Global nuclear power generating capacity will continue to grow by 2030 but at a slightly slower rate than predicted a year ago, according to the latest estimates from the International Atomic Energy Agency (IAEA).
The newly released report - entitled Energy, Electricity and Nuclear Power Estimates for the Period up to 2050 - contains high and low projections of energy, electricity and nuclear power trends over the coming years. Under the low scenario, installed nuclear capacity is predicted to grow 373 GWe in 2012 to reach 435 GWe by 2030. The high scenario predicts nuclear capacity reaching 722 GWe by 2030. While noting that the projections in both the low and high cases are down by about 20 GWe compared with those made in 2012, the IAEA noted "the decline this year is less than in the two previous years."

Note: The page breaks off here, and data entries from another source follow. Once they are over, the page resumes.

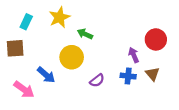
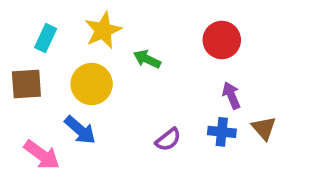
red circle: (156, 39) -> (222, 40), moved
yellow circle: (72, 57) -> (92, 84), moved

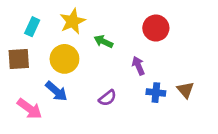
purple arrow: (231, 96) -> (138, 66), moved
purple semicircle: (168, 140) -> (107, 98), moved

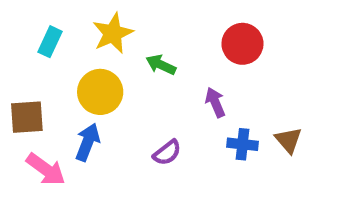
brown square: (19, 59) -> (27, 117), moved
blue arrow: (56, 91) -> (88, 142), turned -110

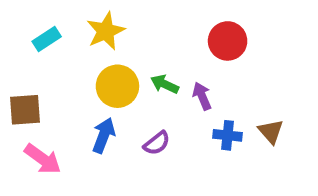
cyan rectangle: (50, 42) -> (47, 39), turned 32
green arrow: (161, 65) -> (165, 84), moved
yellow circle: (100, 92) -> (117, 86), moved
blue arrow: (88, 142) -> (104, 135), moved

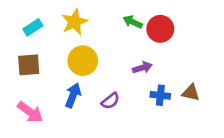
green arrow: (165, 84) -> (133, 22), moved
purple arrow: (202, 96) -> (142, 68), turned 96
brown square: (25, 110) -> (29, 65), moved
brown triangle: (271, 131) -> (191, 93), turned -36

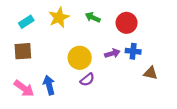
green arrow: (133, 22) -> (93, 17), moved
yellow circle: (83, 61) -> (80, 58), moved
blue arrow: (73, 95) -> (49, 85), moved, turned -36
blue cross: (160, 95) -> (133, 51), moved

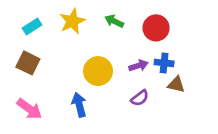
brown square: (23, 51) -> (28, 63), turned 30
brown triangle: (151, 73) -> (176, 85), moved
purple semicircle: (87, 80) -> (140, 98), moved
blue arrow: (49, 85) -> (79, 105), moved

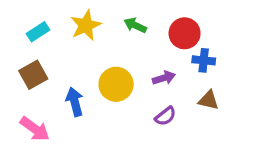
brown square: (28, 63) -> (33, 75), turned 35
blue cross: (164, 63) -> (204, 60), moved
blue arrow: (79, 105) -> (75, 102), moved

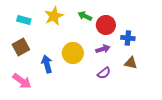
cyan rectangle: (38, 32) -> (24, 20), turned 48
red circle: (185, 33) -> (106, 25), moved

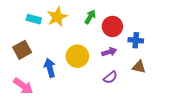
green arrow: (85, 16) -> (90, 17), turned 96
cyan rectangle: (24, 20) -> (34, 19), moved

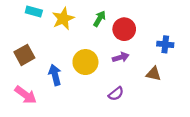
cyan rectangle: (34, 19) -> (34, 12), moved
blue cross: (136, 40) -> (165, 44), moved
purple semicircle: (110, 77) -> (116, 94), moved

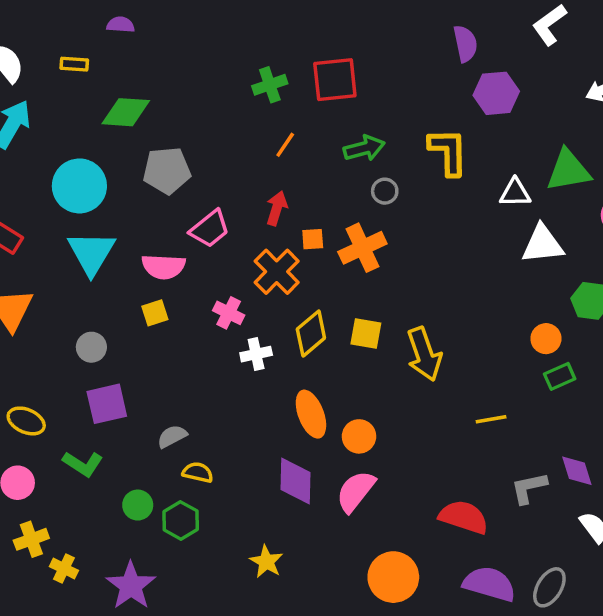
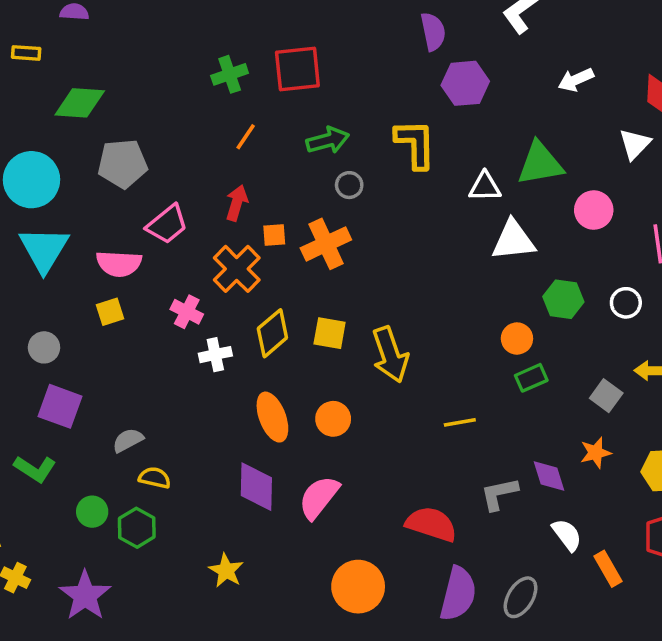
purple square: (107, 404) -> (60, 406), turned 33
orange circle: (359, 436) -> (333, 419), moved
purple semicircle: (489, 584) -> (458, 594), turned 88

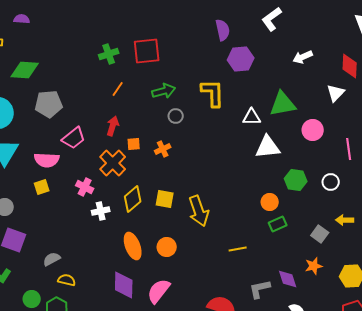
orange cross: (326, 244) -> (163, 149), size x0.6

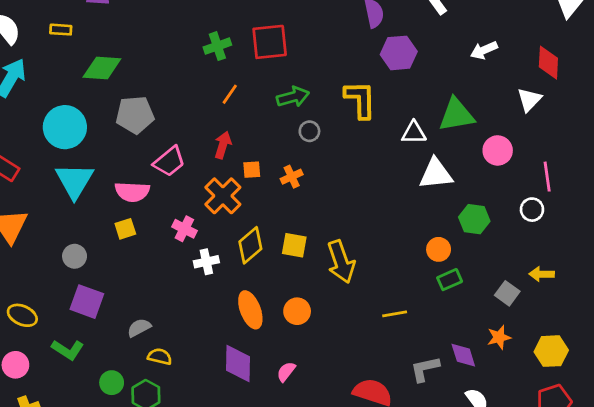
white circle: (331, 182) -> (532, 210), moved
pink semicircle: (159, 291) -> (286, 372), size x0.6

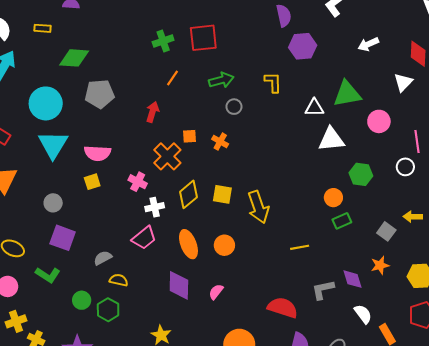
yellow L-shape: (360, 100) -> (273, 82), size x0.7
red arrow: (223, 145) -> (153, 112), moved
pink trapezoid: (169, 161) -> (144, 238), moved
orange cross: (292, 177) -> (220, 142), turned -35

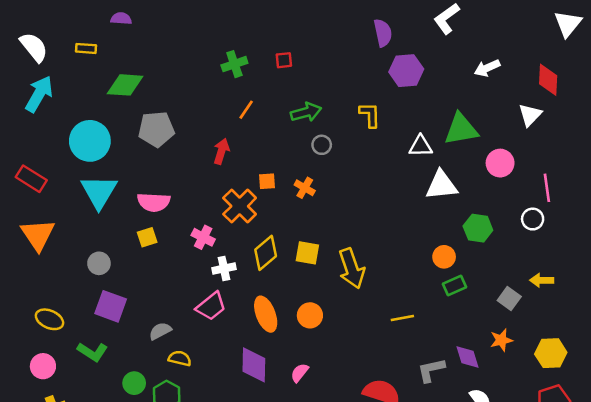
red square: (203, 38) -> (284, 60), size x0.5

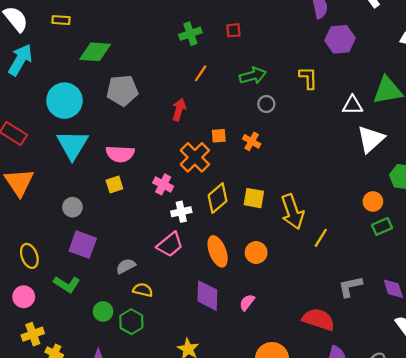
white triangle: (441, 185) -> (371, 139), turned -36
yellow line: (402, 318) -> (321, 238), moved, turned -48
yellow ellipse: (49, 319) -> (29, 256), turned 45
gray L-shape: (431, 370) -> (350, 287), moved

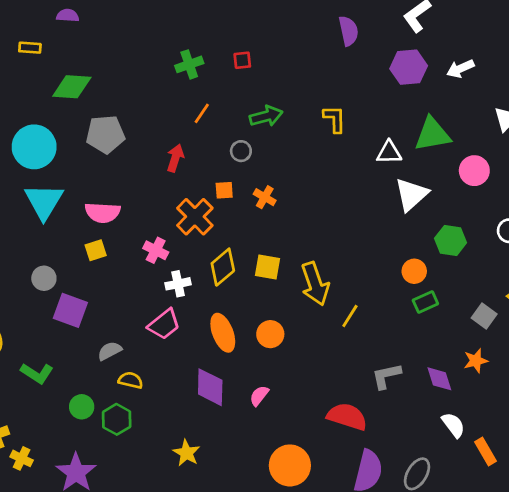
purple hexagon: (340, 39) -> (409, 67), moved
gray circle: (266, 104) -> (241, 151), moved
purple square: (83, 245) -> (70, 310), moved

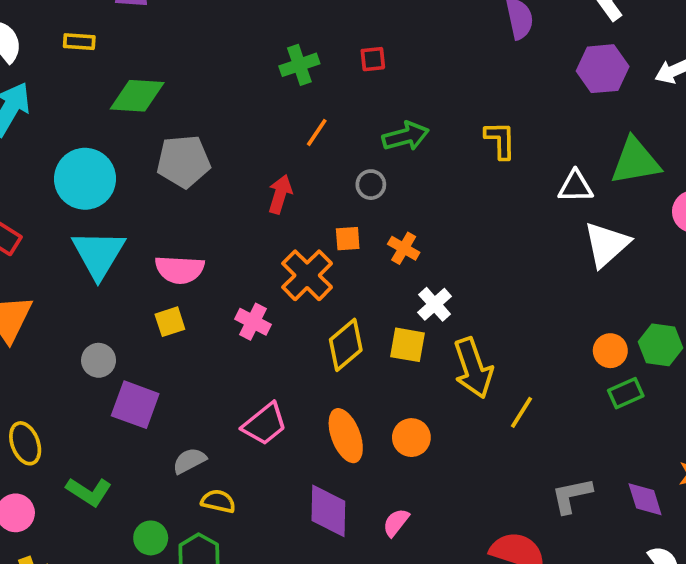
green hexagon: (451, 240) -> (661, 345), moved
white cross: (178, 284) -> (435, 304), moved, turned -30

"The final result of nuclear safety reviews, reactor safety modifications, and in some cases even reactor shut-downs, is that greater confidence in nuclear power is expected as a safe and secure energy source."
Projected growth is strongest in the east Asia, including China and South Korea, where regional capacity is forecast to grow from 83 GWe at the end of 2012 to 147 GWe in 2030 in the low scenario and 268 GWe in the high scenario. Growth is expected in all regions of the world under the high scenario, although total Western European nuclear capacity could decline from 114 GWe in 2012 to 68 GWe in 2030 under the low scenario. The low scenario also sees a slight decrease for nuclear capacity in North America.
The figures are based on actual statistical data collected by the IAEA, with country-by-country estimates of future nuclear capacity established by a group of experts using a 'bottom up' approach. All possible licence renewals, planned shutdowns and plausible construction projects are taken into consideration. The conservative low scenario assumes the continuation of current trends and few unexpected policy changes. The more optimistic high scenario assumes that current global financial and economic crises are overcome relatively soon and global policies are implemented to mitigate climate change. Both scenarios are plausible and technically feasible, the IAEA maintains.
The IAEA sees low natural gas prices and the promotion of renewable energy sources in some energy policies impacting nuclear growth prospects in several regions of the developed world over the short term. These low gas prices, it says, are partly due to low demand as a result of economic conditions. "The on-going financial crisis continues to present challenges for capital intensive projects such as nuclear power," according to the IAEA.
In the longer term, the IAEA expects nuclear "to play an important role in the energy mix due to growth in population and in demand for electricity in the developing world, as well as climate change concerns, security of energy supply and price volatility for other fuels."
However, the IAEA warned that challenges remains and that policy responses to the 2011 accident at the Fukushima Daiichi plant are still evolving. It notes that, "Over the past year, most countries have finalized their nuclear safety reviews, providing greater clarity with respect to nuclear power development."
It added, "The final result of these reviews, reactor safety modifications, and in some cases even reactor shut-downs, is that greater confidence in nuclear power is expected as a safe and secure energy source."